We are currently marketing certain non-core unevaluated oil and gas properties. Our marketing efforts may lead to an outright sale of these non-core properties or some other combination of partial sale and drilling obligations to us. While management believes the fair value of such properties exceeds the carrying value, the transaction value received from our marketing efforts regarding these properties may not be greater than or equal to the current carrying value of such properties. If this occurs, we may record a non-cash loss on sale or a non-cash impairment charge to earnings. This could have a material impact on the reported results of operations in the period in which any such loss on sale or impairment charge is taken.

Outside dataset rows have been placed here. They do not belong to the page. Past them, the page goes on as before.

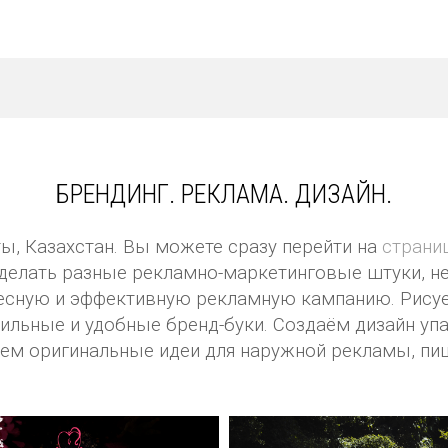
БРЕНДИНГ. РЕКЛАМА. ДИЗАЙН.
ты, Казахстан. Вы можете сразу перейти на
страни
делать разные рекламно-маркетинговые штуки, н
ресную и эффективную рекламную кампанию. Рисуе
льные и удобные бренд-буки. Создаём дизайн упа
ем оригинальные идеи для наружной рекламы, пиш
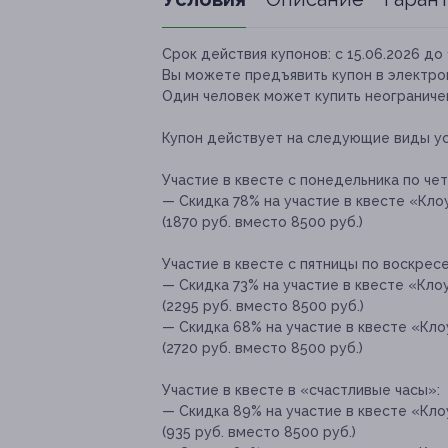
Срок действия купонов:
с 15.06.2026 до 
Вы можете предъявить купон в электро
Один человек может купить неограничен
Купон действует на следующие виды ус
Участие в квесте с понедельника по чет
— Скидка 78% на участие в квесте «Клоун
(1870 руб. вместо 8500 руб.)
Участие в квесте с пятницы по воскресе
— Скидка 73% на участие в квесте «Клоун
(2295 руб. вместо 8500 руб.)
— Скидка 68% на участие в квесте «Клоун
(2720 руб. вместо 8500 руб.)
Участие в квесте в «счастливые часы»:
— Скидка 89% на участие в квесте «Клоун
(935 руб. вместо 8500 руб.)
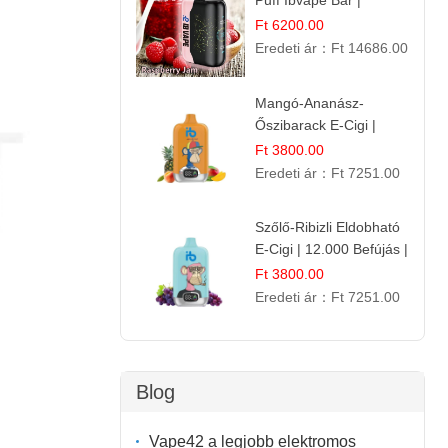
Puff Ibvape Bar |
Gazdag Gyümölcsös
Ft 6200.00
Ízélmény!
Eredeti ár：
Ft 14686.00
Mangó-Ananász-
Őszibarack E-Cigi |
12.000 Befújás |
Ft 3800.00
Tropikus Gyümölcs Íz
Eredeti ár：
Ft 7251.00
Szőlő-Ribizli Eldobható
E-Cigi | 12.000 Befújás |
Friss Gyümölcs Íz
Ft 3800.00
Eredeti ár：
Ft 7251.00
Blog
Vape42 a legjobb elektromos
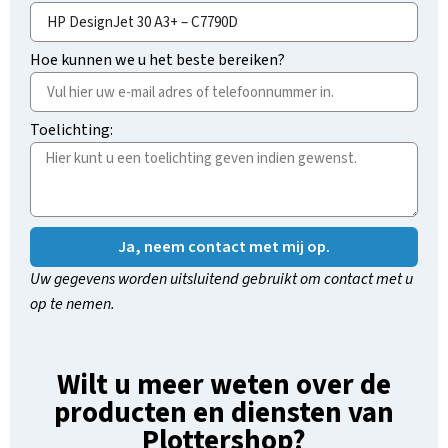
Hoe kunnen we u het beste bereiken?
Toelichting:
Ja, neem contact met mij op.
Uw gegevens worden uitsluitend gebruikt om contact met u
op te nemen.
Wilt u meer weten over de
producten en diensten van
Plottershop?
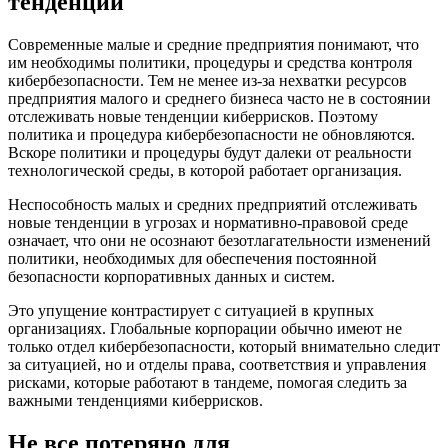
тенденции
Современные малые и средние предприятия понимают, что
им необходимы политики, процедуры и средства контроля
кибербезопасности. Тем не менее из-за нехватки ресурсов
предприятия малого и среднего бизнеса часто не в состоянии
отслеживать новые тенденции киберрисков. Поэтому
политика и процедура кибербезопасности не обновляются.
Вскоре политики и процедуры будут далеки от реальности
технологической среды, в которой работает организация.
Неспособность малых и средних предприятий отслеживать
новые тенденции в угрозах и нормативно-правовой среде
означает, что они не осознают безотлагательности изменений
политики, необходимых для обеспечения постоянной
безопасности корпоративных данных и систем.
Это упущение контрастирует с ситуацией в крупных
организациях. Глобальные корпорации обычно имеют не
только отдел кибербезопасности, который внимательно следит
за ситуацией, но и отделы права, соответствия и управления
рисками, которые работают в тандеме, помогая следить за
важными тенденциями киберрисков.
Не все потеряно для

Depreciation, Depletion and Amortization. DD&A decreased to $120.4 million for the six months ended June 30, 2014 compared with $142.7 million for the six months ended June 30, 2013. The decrease of $22.3 million was a result of the 33% decrease in production for the six months ended June 30, 2014 compared with the six months ended June 30, 2013, partially offset by an increase in the DD&A rate. The decrease in production accounted for a $47.4 million decrease in DD&A expense, while the overall increase in the DD&A rate accounted for $25.1 million of additional DD&A expense.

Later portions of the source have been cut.